AIM OF THE TASK
Find every line below where the string "SECRET" shows up, and copy those lines.

SOURCE DATA
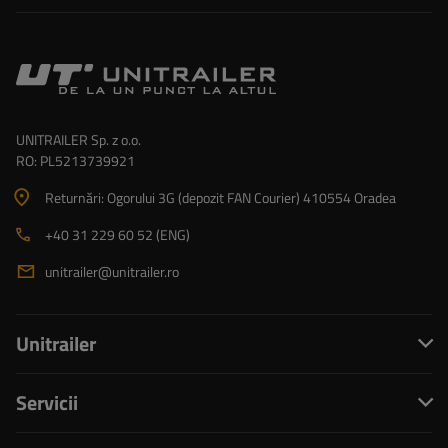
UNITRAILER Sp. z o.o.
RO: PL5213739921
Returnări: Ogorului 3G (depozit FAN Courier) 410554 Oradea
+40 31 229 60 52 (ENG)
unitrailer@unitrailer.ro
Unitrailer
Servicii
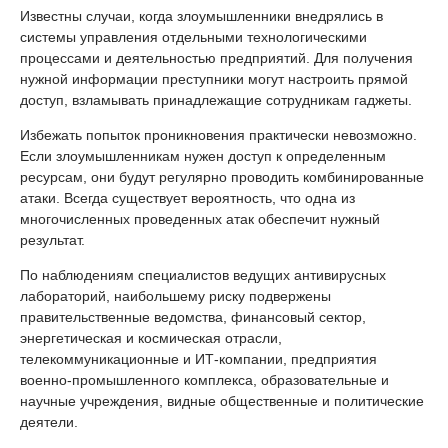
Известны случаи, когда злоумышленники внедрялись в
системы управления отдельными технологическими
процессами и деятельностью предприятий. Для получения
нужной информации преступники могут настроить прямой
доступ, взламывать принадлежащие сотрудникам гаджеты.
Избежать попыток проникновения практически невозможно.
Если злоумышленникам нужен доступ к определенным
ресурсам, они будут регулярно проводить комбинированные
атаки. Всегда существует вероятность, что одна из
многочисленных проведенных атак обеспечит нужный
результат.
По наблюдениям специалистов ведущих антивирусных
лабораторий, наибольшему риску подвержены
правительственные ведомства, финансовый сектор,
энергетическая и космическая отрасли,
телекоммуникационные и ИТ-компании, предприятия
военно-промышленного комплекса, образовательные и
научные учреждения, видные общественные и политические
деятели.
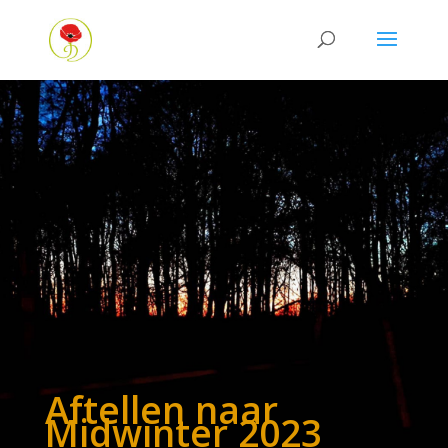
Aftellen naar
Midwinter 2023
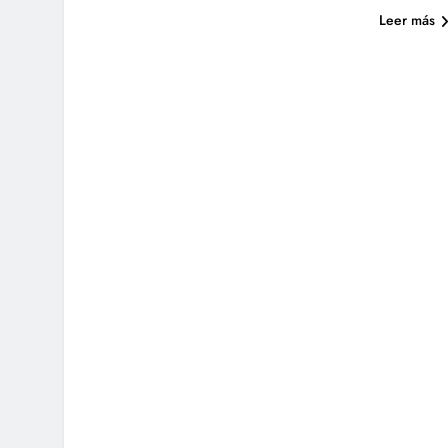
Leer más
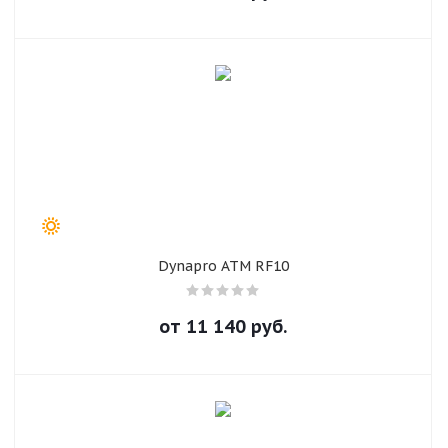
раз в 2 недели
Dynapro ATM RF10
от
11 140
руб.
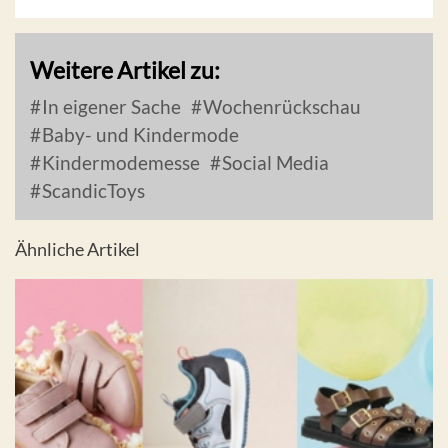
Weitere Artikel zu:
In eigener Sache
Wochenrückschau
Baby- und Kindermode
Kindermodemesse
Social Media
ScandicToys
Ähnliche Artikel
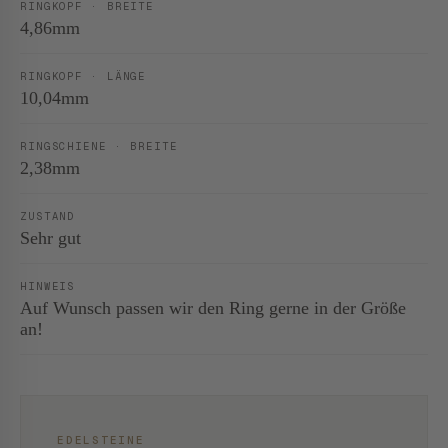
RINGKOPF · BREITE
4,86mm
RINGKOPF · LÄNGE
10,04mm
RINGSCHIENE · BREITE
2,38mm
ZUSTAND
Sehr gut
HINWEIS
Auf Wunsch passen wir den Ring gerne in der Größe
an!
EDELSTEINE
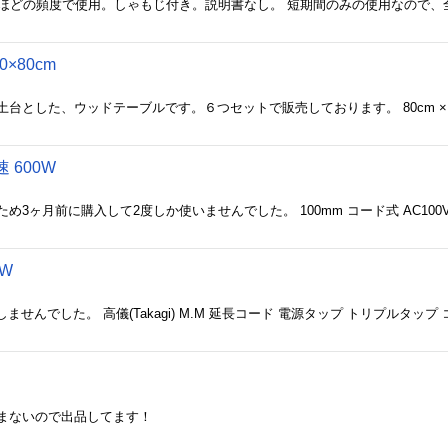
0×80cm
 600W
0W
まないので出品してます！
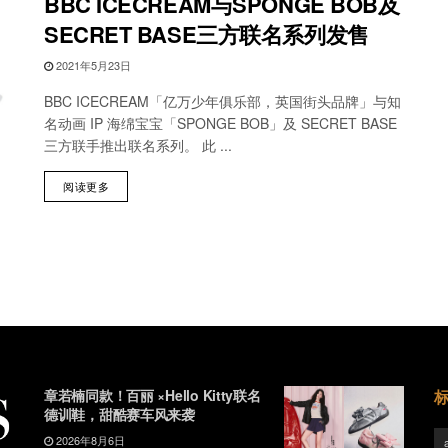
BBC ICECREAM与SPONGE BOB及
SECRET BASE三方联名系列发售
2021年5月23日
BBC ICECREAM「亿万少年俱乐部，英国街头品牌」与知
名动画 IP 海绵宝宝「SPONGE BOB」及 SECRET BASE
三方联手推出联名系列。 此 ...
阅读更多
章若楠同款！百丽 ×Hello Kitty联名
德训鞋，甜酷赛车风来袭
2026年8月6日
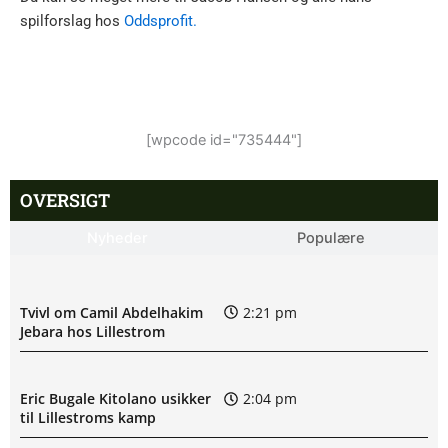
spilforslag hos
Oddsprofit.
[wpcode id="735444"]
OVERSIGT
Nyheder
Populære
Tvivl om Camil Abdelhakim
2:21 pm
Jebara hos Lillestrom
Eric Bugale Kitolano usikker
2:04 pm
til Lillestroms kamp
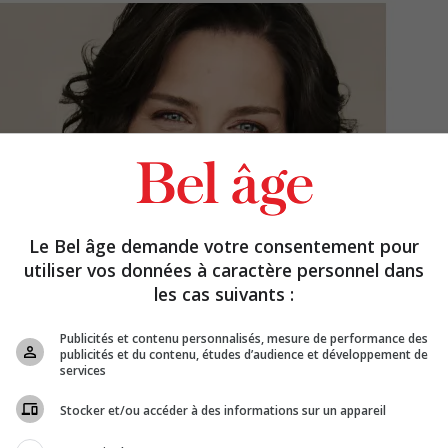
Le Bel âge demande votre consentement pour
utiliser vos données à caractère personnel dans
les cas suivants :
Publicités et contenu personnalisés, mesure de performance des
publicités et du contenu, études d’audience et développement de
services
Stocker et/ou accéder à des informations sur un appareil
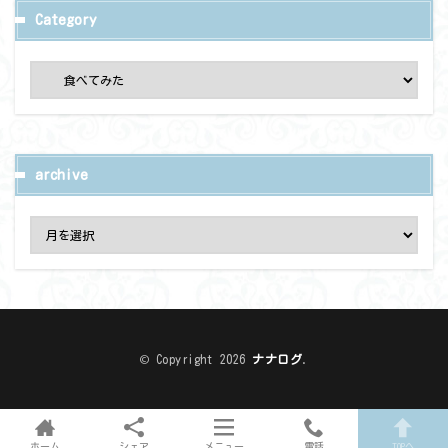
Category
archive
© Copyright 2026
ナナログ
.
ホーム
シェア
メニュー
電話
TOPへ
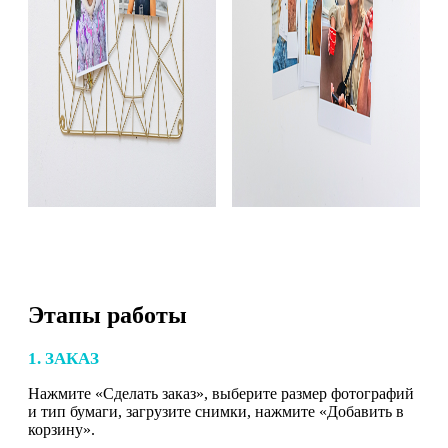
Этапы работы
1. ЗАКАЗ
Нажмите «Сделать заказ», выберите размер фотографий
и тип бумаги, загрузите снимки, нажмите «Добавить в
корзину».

EXERCISE SOLUTION
SECRET BASE三方联名系列发售
名动画 IP 海绵宝宝「SPONGE BOB」及 SECRET BASE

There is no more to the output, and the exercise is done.